Very deliberately, Jake walked to the nearest storm drain, and with precise aim dropped his half-full La Copita bottle down it. Then he walked very rapidly out of Jokertown.

"I never thought of, like, flying a starship from your bedroom, man," Captain Trips said, clearly enchanted.

"I think your people would call this a stateroom, yes?" As a matter of fact, it looked like a cross between an Ottoman harem and Carlsbad Caverns. In the midst of it all was a huge canopied bed piled with fat cushions, and in a dressing gown in the midst of that lay Tach. He had long ago sworn to die in bed; Takisian biotechnology made it possible to achieve that goal and a heroic demise at the same time, if you were so inclined.

"There is no formal command center-bridge?-on a ship such as this. On most warships, such as my cousin's vessel Hellcat, there is, but on a yacht, no." He felt a sizzle of fury from Baby at the mention of Hellcat's name. They were rivals of long standing.

"A Takisian symbiont-ship is psionically controlled. The pilot can receive information directly, mentally, or visually. For example.. ." Tach gestured and an image of Earth sprang into being on a curve of membranous bulkhead next to the bed. A yellow line reached away from it, describing their orbit. Then like a computer animation the globe spun away, dwindled, until an out-of-scale image of their entire projected flight path from Earth to 1954C-1100 was displayed.

Trips applauded. "That's fantastic, man. Groovy."

"Yes, it is. You Earthers are attempting to create sentience in your computers; we have grown sophonts who are capable of performing computer functions. And much more."

"How does Baby feel about all this?"

The picture vanished. Words appeared: I am honored to convey lords such as Master Tis and yourself-though I'm afraid you may poke me with that hat, it's so tall.

Trips jumped. "I didn't know she could do that."

"Neither did I. She's stealing knowledge of written English from me with a very low-powered drain-which is mildly naughty. However, she knows I. am indulgent, and will forgive her."

Trips shook his head in amazement. He was sitting on a chair that had thrust itself from the floor for him and adjusted to his frame when Tach finally convinced him to sit on it. "Not that I don't have faith in Baby," he said, "but isn't your cousin's vessel, like, a warship?"

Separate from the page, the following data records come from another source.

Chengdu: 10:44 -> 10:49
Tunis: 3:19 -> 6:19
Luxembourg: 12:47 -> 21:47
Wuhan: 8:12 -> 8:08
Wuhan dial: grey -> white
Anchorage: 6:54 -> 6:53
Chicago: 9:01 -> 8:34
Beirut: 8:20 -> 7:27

"Yes. And you don't have to ask the question you're hoping not to have to. Under normal circumstances Baby would have no chance against Hellcat-and don't go static in my head like that, Baby, or I'll spank you! It's true."

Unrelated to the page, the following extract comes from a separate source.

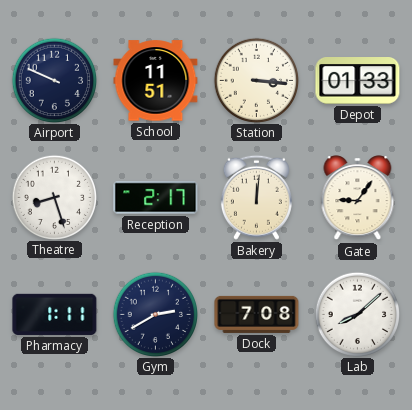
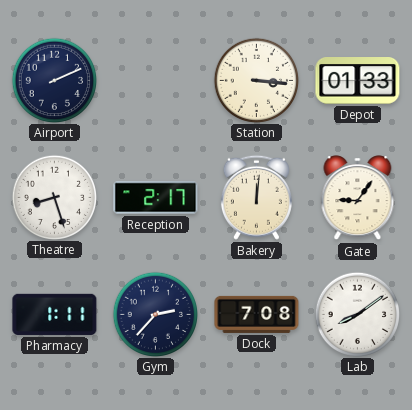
Airport: 9:49 -> 2:11
School: 11:51 -> none
Gym: 2:40 -> 2:37
Lab: 8:08 -> 8:09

"But Baby is fast, even with her ghostdrive gone, none faster. And maneuverable. And, frankly, smarter than Hellcat. But the important factor is that Hellcat was badly injured by the Swarm attack. A Swarm Mother as ancient and vast as this one generally will have developed biological weapons antibodies, almost-against Takisians and their ghostships. We use similar weapons against them, since only a full war fleet can carry enough firepower to harm even a small one, whereas infection can spread of itself. Zabb fought off a boarding attack, with sword and pistol and bioweapons, and was able to drive off the swarmlings. But Hellcat was infected and damaged, and though they arrested the sickness she will be a long time healing."